March 13, 2009

Are You Happy?

I find that most people struggle with this question because most cannot honestly answer it. For such a simple question it certainly can keep most people up at night. For some, it creates doubt within themselves, within others, and the world. What does happiness mean to you? We often go through life not stopping to reflect and understand what this means to us, let alone seeking answers to it. The rare moments that we do lend it a passing thought…it is exactly that…passing and fleeting. What we cannot answer, we tend to find it easier to ignore.

You can spend the most wonderful day with someone or experience something so great, at one point you could genuinely say to yourself you are truly happy. If only life could be like this every day, one would die a very happy person. When life seems unbearable and at times suffocating, we look to those happy memories in our lives for refuge -- to make life a bit more tolerable with the hope that maybe, if you're lucky, you can experience that happiness again. You can never recapture the past and we are too busy running around on a day-to-day to remember what once made us happy, if at all ever. Taking time out for a little introspection is an inconvenience. Given enough time we become desensitized to everything and you forget your “self”. We conduct our lives without thought, without feeling, and essentially without meaning. We are used to functioning in our non-thinking, non-feeling mode, going through life doing things we are "supposed" to do, keeping up with the race to survive. What are we trying to save ourselves from exactly? It appears we are trying to survive and save ourselves from each other because we are all in a mad frantic rush for something at the end of the treadmill.

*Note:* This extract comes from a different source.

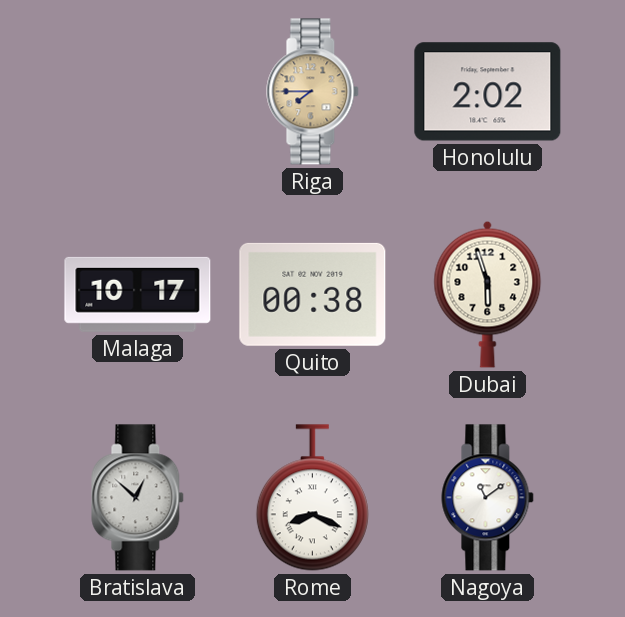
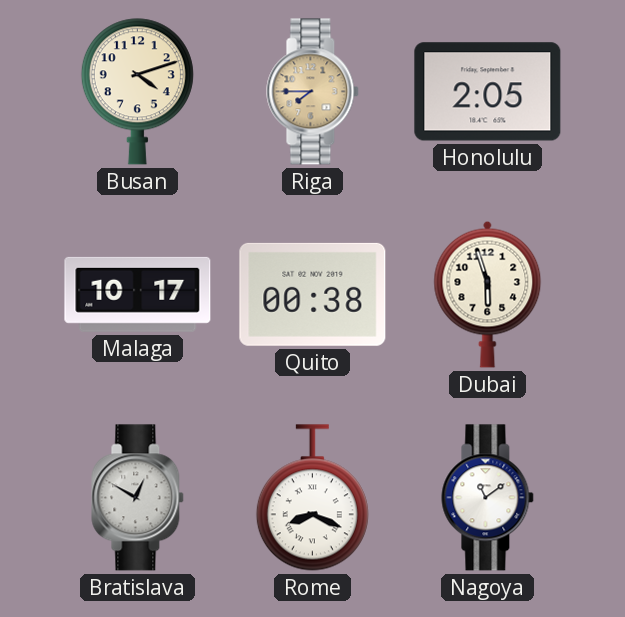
Busan: none -> 4:12
Honolulu: 2:02 -> 2:05
Bratislava: 12:52 -> 12:50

When you’re around people that are just like you, running on the same treadmill for years it becomes a reality of life and that's the only life you know. You cannot imagine it being any other way. Are we merely socialized to run the race and just accept it? We create our own reality and world wherein we produce a whole bunch of stuff, promoting mass consumerism by placing value and importance on them. We begin to equate happiness with material objects. He who has the most and shiniest things...surely must be the better person and the happiest, right? So we compete in the race, chasing after material wealth and stuff, and more stuff. We are reduced to a bunch of squabbling, clawing, and hoarding pack rats. If these things brought happiness, why are we compelled to replace them so frequently? When is it ever enough or good enough? Then years pass by and you're still running, but now you're not too sure what you're chasing after anymore or why. You begin to realize you are no better off now than when you started, except now you own a lot of crap. But none of those things brought you any of the happiness you thought they would. You are alone with just your "self" again, but now you are older and worn from the race. You feel lost and wonder where did all the time go. All the things you've collected all begin to disintegrate before your eyes. What's left is just you and what do you find? The same familiar and unbearable void that has always been there. To borrow a line from Breakfast at Tiffany’s, “no matter where you run, you will always run into yourself…”

Surely, we need material things and income to sustain our livelihood. However, it cannot be a good thing if it comes at the expense/sacrifice of your “self” and what truly brings happiness to your life. You are human before you are anything else. You are lost, with no real purpose or meaning, looking to empty things for answers but to only find yourself staring back, at you. It’s an incredibly lonely place. An author wrote, “happiness is not wanting what you do not have, but wanting what you do have…” appreciating the simple things in life that have no monetary value. Happiness as you may have once faintly remember, are those forgotten memories of genuine joy that were shared and experienced through human connections. It’s not about chasing after these connections but appreciating them as they trickle into your life for however long or brief they may be. It is through human bonds and sharing that our soul and spirit is nurtured and enriched by. These connections bring a unique experience, a humbling understanding that cannot be manufactured, produced for purchase, learned through books or any material medium, and cannot be taken away from you. It is the pain, the joy experienced -- all braided together to make up what is life. A well lived happy life is not forgetting to be human, to cry, to laugh, to love. It's the consistent nurturing of each others soul and the heart that will open us up to give and receive unconditionally and infinitely. That is what happiness is, that is what life is worth living for.